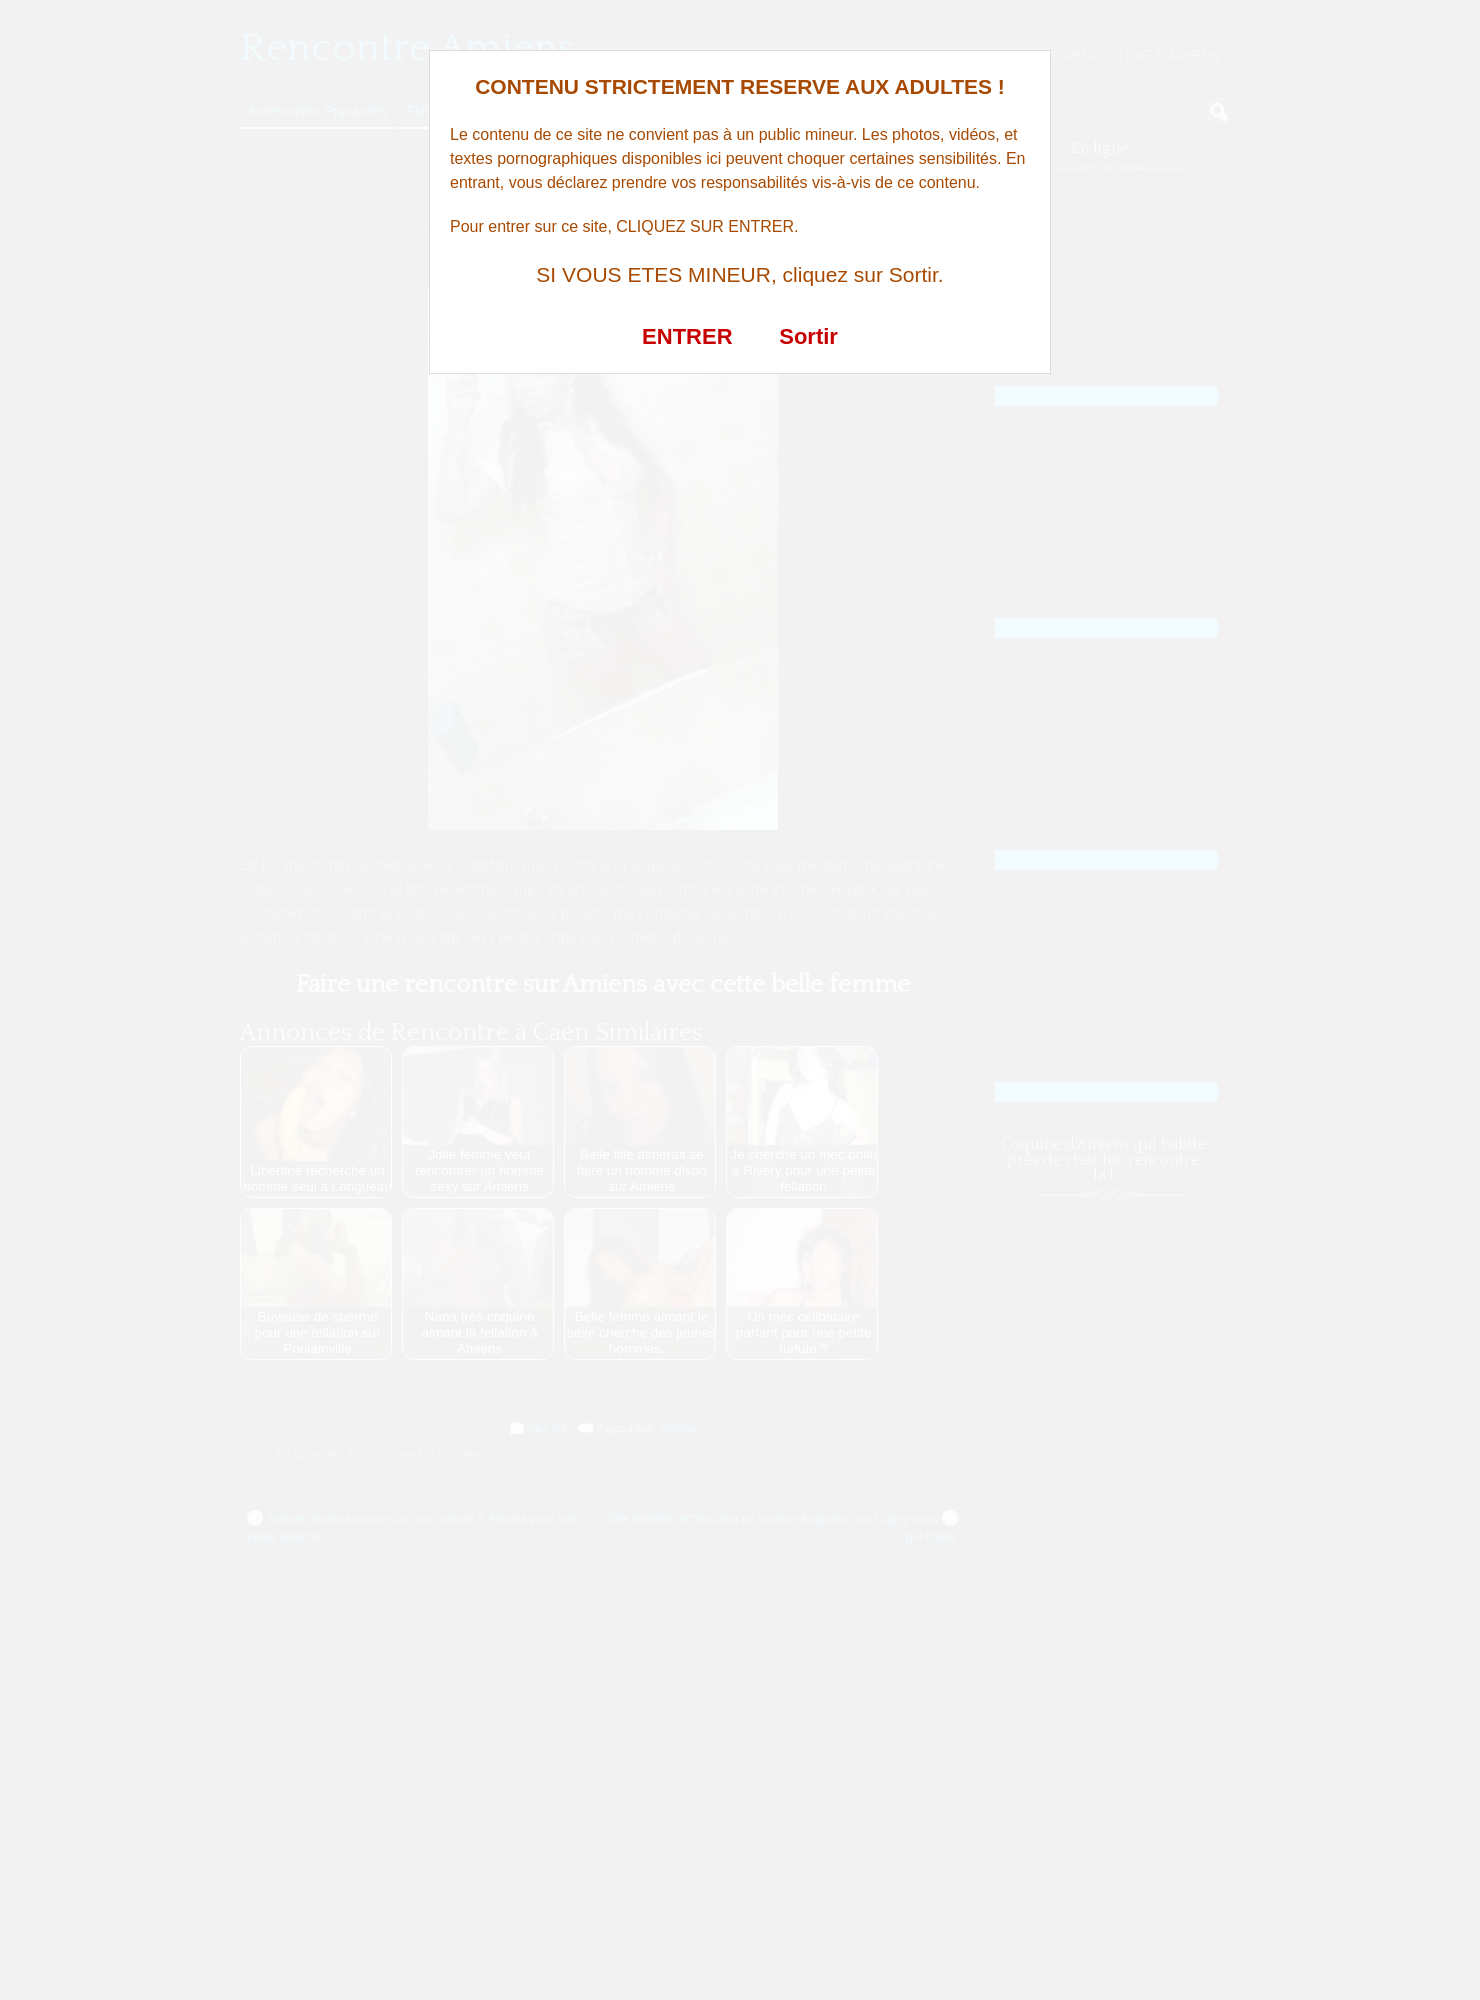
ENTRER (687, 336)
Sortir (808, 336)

------------------------------------------------

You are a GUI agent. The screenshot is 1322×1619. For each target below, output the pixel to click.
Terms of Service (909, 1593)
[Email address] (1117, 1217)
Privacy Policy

------------------------------------------------

== Work to be completed ==
An exact copy of the lines above, from the one containing "You are a GUI" through the one containing "Privacy Policy", is the whole of the answer.

== Written solution ==
You are a GUI agent. The screenshot is 1322×1619. For each target below, output the pixel to click.
Terms of Service (909, 1593)
[Email address] (1117, 1217)
Privacy Policy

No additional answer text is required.